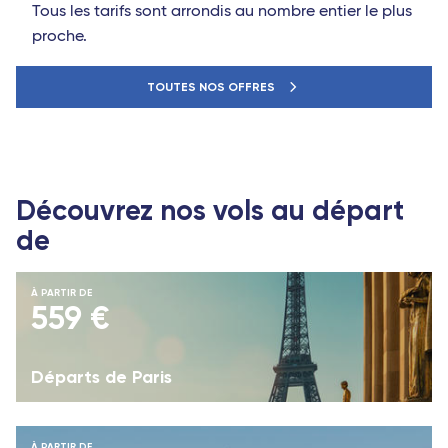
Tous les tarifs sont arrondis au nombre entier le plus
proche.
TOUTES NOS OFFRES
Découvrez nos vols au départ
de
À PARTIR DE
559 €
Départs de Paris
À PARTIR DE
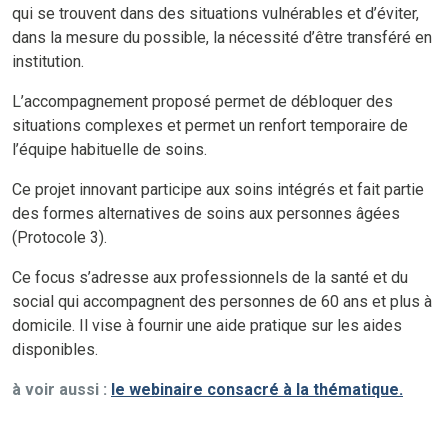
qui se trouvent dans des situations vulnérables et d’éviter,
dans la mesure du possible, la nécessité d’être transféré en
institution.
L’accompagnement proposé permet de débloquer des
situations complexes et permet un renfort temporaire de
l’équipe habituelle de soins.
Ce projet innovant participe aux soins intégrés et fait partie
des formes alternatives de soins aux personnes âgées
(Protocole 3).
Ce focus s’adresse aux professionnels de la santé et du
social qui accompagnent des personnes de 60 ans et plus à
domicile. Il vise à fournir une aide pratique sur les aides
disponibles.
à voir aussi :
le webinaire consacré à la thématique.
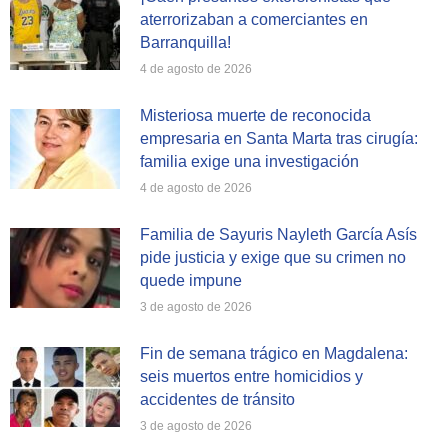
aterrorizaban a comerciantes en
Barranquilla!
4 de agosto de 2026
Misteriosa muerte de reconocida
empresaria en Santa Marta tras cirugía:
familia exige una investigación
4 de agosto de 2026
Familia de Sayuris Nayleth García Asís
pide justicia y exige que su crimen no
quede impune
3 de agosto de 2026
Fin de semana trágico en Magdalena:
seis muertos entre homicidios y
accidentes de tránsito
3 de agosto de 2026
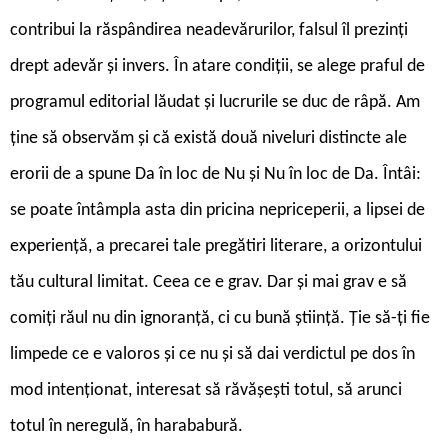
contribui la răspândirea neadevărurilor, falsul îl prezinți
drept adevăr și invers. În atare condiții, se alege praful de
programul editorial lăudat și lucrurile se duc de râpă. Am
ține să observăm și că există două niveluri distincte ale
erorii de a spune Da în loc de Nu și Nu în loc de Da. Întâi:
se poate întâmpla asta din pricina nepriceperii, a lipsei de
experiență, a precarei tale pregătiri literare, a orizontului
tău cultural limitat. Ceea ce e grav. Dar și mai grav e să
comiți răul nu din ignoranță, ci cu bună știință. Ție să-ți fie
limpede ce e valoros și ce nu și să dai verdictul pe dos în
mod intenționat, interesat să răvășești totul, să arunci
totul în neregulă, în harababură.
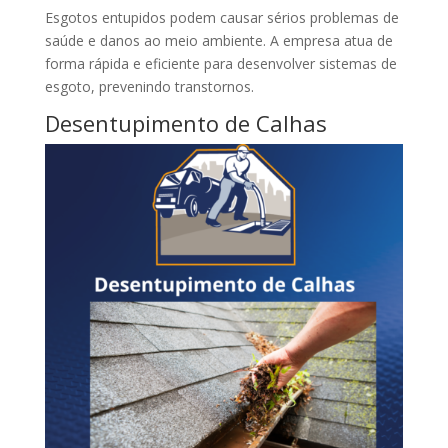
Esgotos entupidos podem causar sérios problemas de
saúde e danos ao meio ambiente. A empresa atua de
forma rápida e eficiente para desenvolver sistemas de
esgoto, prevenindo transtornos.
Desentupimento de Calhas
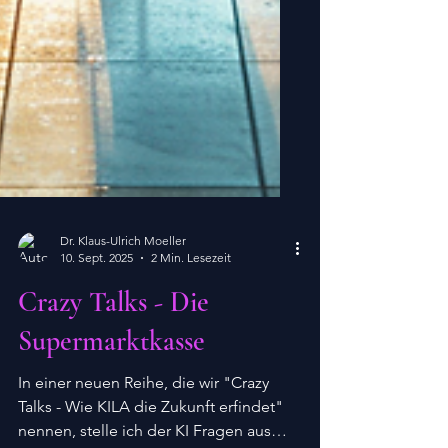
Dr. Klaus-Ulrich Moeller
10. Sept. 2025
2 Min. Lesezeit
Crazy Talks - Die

━━━━━━━━━━━━━━━━━━━━━━━━━━━━━━

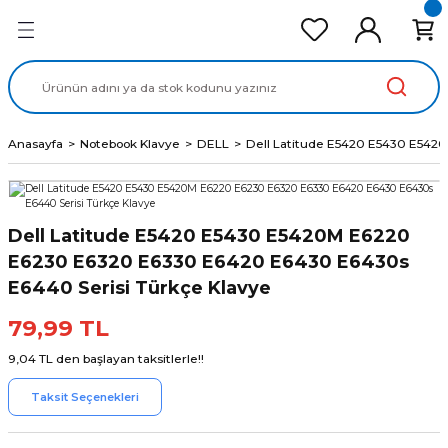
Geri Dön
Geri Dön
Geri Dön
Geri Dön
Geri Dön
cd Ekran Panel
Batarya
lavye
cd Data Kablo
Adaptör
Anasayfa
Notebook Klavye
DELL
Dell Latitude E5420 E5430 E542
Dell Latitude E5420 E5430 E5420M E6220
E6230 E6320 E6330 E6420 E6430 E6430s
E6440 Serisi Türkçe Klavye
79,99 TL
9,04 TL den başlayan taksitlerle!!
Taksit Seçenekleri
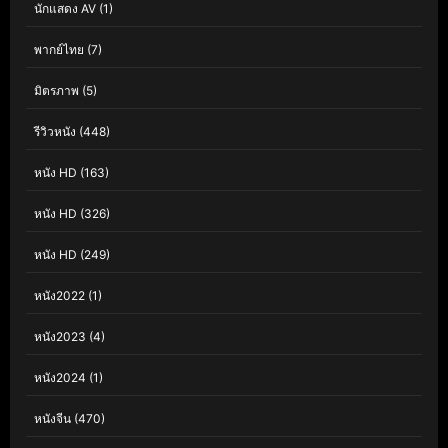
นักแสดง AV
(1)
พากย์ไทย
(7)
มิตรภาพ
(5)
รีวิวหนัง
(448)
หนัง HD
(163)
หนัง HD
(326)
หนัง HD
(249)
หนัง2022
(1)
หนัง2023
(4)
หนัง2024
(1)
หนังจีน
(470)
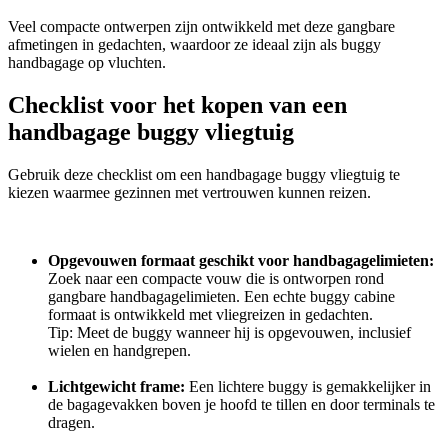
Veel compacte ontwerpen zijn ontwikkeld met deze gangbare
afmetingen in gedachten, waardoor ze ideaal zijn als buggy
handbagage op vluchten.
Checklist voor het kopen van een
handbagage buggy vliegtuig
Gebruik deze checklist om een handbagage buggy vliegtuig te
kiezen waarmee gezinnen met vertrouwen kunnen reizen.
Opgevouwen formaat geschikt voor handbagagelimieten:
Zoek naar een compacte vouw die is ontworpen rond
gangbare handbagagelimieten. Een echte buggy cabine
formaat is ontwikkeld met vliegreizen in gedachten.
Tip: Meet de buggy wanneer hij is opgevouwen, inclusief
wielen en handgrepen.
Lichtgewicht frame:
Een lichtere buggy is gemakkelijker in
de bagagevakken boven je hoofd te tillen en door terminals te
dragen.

━━━━━━━━━━━━━━━━━━━━━━━━━━━━━━

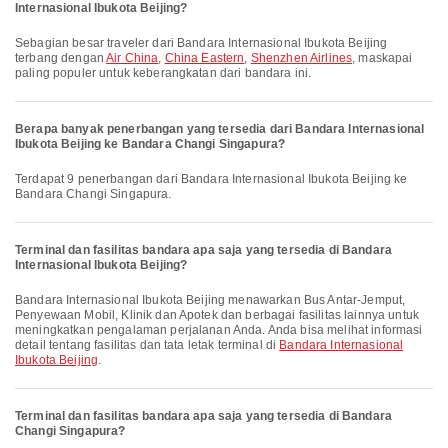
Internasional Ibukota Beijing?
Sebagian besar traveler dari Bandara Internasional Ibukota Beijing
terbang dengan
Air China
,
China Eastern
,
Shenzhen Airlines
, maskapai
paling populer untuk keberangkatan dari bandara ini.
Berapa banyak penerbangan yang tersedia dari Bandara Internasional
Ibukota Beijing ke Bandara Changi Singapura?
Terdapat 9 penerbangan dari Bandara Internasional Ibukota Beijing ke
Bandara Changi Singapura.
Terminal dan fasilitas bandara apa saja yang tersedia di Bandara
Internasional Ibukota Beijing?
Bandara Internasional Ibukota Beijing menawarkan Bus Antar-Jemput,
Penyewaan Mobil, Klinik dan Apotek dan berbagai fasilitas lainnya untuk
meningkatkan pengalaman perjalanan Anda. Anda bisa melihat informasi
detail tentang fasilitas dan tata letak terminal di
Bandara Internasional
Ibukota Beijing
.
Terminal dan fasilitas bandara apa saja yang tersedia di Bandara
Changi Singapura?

━━━━━━━━━━━━━━━━━━━━━━━━━━━━━━

ASSIGNED TASK - Exact repeat of the material above: every line from the one with "des formes alternatives" through the one with "Crazy Talks - Die", endpoints included, and nothing more. No pictures.

RESULT BELOW -
des formes alternatives de soins aux personnes âgées
(Protocole 3).
Ce focus s’adresse aux professionnels de la santé et du
social qui accompagnent des personnes de 60 ans et plus à
domicile. Il vise à fournir une aide pratique sur les aides
disponibles.
à voir aussi :
le webinaire consacré à la thématique.
aterrorizaban a comerciantes en
Barranquilla!
4 de agosto de 2026
Misteriosa muerte de reconocida
empresaria en Santa Marta tras cirugía:
familia exige una investigación
4 de agosto de 2026
Familia de Sayuris Nayleth García Asís
pide justicia y exige que su crimen no
quede impune
3 de agosto de 2026
Fin de semana trágico en Magdalena:
seis muertos entre homicidios y
accidentes de tránsito
3 de agosto de 2026
contribui la răspândirea neadevărurilor, falsul îl prezinți
drept adevăr și invers. În atare condiții, se alege praful de
programul editorial lăudat și lucrurile se duc de râpă. Am
ține să observăm și că există două niveluri distincte ale
erorii de a spune Da în loc de Nu și Nu în loc de Da. Întâi:
se poate întâmpla asta din pricina nepriceperii, a lipsei de
experiență, a precarei tale pregătiri literare, a orizontului
tău cultural limitat. Ceea ce e grav. Dar și mai grav e să
comiți răul nu din ignoranță, ci cu bună știință. Ție să-ți fie
limpede ce e valoros și ce nu și să dai verdictul pe dos în
mod intenționat, interesat să răvășești totul, să arunci
totul în neregulă, în harababură.
Esgotos entupidos podem causar sérios problemas de
saúde e danos ao meio ambiente. A empresa atua de
forma rápida e eficiente para desenvolver sistemas de
esgoto, prevenindo transtornos.
Desentupimento de Calhas
Dr. Klaus-Ulrich Moeller
10. Sept. 2025
2 Min. Lesezeit
Crazy Talks - Die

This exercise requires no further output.